- **Records supplied**
★ ★ ★ ★ ★ ★ ★

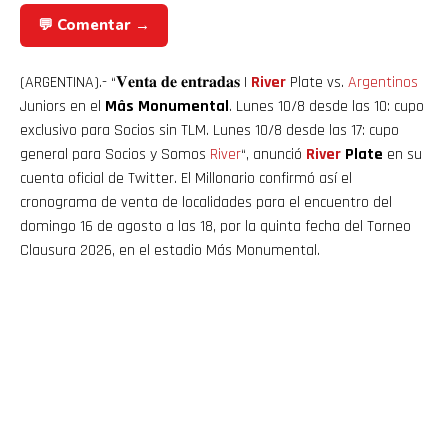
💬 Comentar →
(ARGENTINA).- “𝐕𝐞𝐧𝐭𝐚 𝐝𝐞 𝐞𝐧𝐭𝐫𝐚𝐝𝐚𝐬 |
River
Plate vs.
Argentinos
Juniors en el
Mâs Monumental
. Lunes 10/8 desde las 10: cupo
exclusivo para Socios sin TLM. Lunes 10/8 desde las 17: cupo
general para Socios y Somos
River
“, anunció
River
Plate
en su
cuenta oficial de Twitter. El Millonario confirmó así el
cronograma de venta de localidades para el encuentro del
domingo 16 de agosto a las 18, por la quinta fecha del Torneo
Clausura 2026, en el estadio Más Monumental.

★ ★ ★ ★ ★ ★ ★

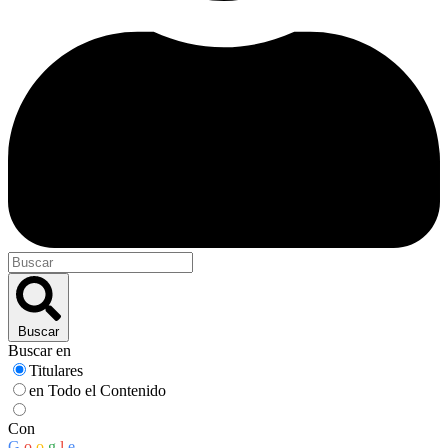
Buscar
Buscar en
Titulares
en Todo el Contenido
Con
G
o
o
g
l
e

★ ★ ★ ★ ★ ★ ★

- **Requirement**
If a line in the listing contains the string "Lunes", copy it.

- **Task output**
. Lunes 10/8 desde las 10: cupo
exclusivo para Socios sin TLM. Lunes 10/8 desde las 17: cupo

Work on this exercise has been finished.